Other scientists, however, are taking note by adding tinnitus to their surveillance of adverse events. Former CDC scientist Robert Chen, who helped develop the Vaccine Safety Datalink, founded and runs the Brighton Collaboration, a group of scientists whose mission includes developing standardised definitions of adverse events from vaccines. The Brighton Collaboration added tinnitus to its adverse events of interest list in early November. The Collaboration was previously responsible for characterising vaccine-associated myocarditis when it was identified as a rare side effect of the mRNA vaccines.

Researcher Shaowen Bao, an associate professor of neuroscience at the University of Arizona who studies neuroinflammation and tinnitus in animal models, is analysing data from 400 people who have reported that they developed tinnitus after COVID vaccines. His research, currently unpublished, reveals patterns that he believes suggest a possible causal relationship between vaccination and tinnitus. Bao’s research has no control group and relies on a non-random sample of people, but he thinks the associations are strong enough that the CDC should look more closely at tinnitus.

Poland believes that the data offers clues to a possible link that deserves further study. One is when an adverse event’s timing occurs close to vaccination, as it did in nearly half the tinnitus cases reported in VAERS. Just because an adverse event occurs close to the time of the shot doesn’t prove it’s the cause,” Poland said, “but it is a hypothesis that deserves to be tested.”
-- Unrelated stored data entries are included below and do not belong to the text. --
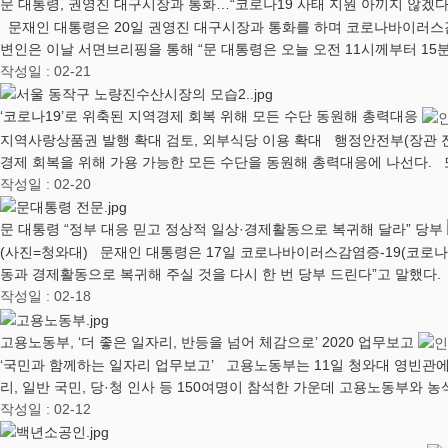
문 대통령, 권영진 대구시장과 통화…“코로나19 사태 지원 아끼지 않겠다
문재인 대통령은 20일 권영진 대구시장과 통화를 하며 코로나바이러스감염
변인은 이날 서면브리핑을 통해 “문 대통령은 오늘 오전 11시께부터 15
작성일 : 02-21
‘코로나19’로 위축된 지역경제 회복 위해 모든 수단 동원해 총력대응
지역사랑상품권 발행 확대 검토, 외부식당 이용 확대 행정안전부(장관 
경제 회복을 위해 가용 가능한 모든 수단을 동원해 총력대응에 나선다. 
작성일 : 02-20
문 대통령 “정부 대응 믿고 정상적 일상·경제활동으로 복귀해 달라” 당부
(사진=청와대) 문재인 대통령은 17일 코로나바이러스감염증-19(코로나
동과 경제활동으로 복귀해 주실 것을 다시 한 번 당부 드린다”고 말했다.
작성일 : 02-18
고용노동부, ‘더 좋은 일자리, 반등을 넘어 체감으로’ 2020 업무보고
‘국민과 함께하는 일자리 업무보고’ 고용노동부는 11일 청와대 영빈관에서
리, 일반 국민, 당·청 인사 등 150여명이 참석한 가운데 고용노동부와 농
작성일 : 02-12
It’s also important to look at whether the adverse event is happening under unexpected circumstances. For example, said Poland, “we don’t expect 20- and 30-year-olds to develop chronic tinnitus in the absence of known disease.”

Another consideration is whether there is a dose response—whether a symptom increases or changes with additional doses. Poland and others have noted changes in the pitch or severity of their tinnitus with a second or booster dose.

Poland emphasises that all vaccines have some risk of side effects, and, in terms of public health, he says the good of these vaccines far outweighs the risks. But he thinks it’s critical for the public to be fully informed of possible adverse events. “You don’t get the choice of whether you’re going to get infected, whether you’re going to have a complication, or whether you’re going to have a side effect from a vaccine,” he says. All you can do is look at the balance of risks and benefits and not make fear-based decisions.

“We need to advocate that this is a serious enough hypothesis that the CDC should look into this,” Poland said. He has received messages from people from around the world whose tinnitus after COVID vaccination is so severe that they have considered taking their own lives, he says. “This is how profoundly this changes one’s quality of life.”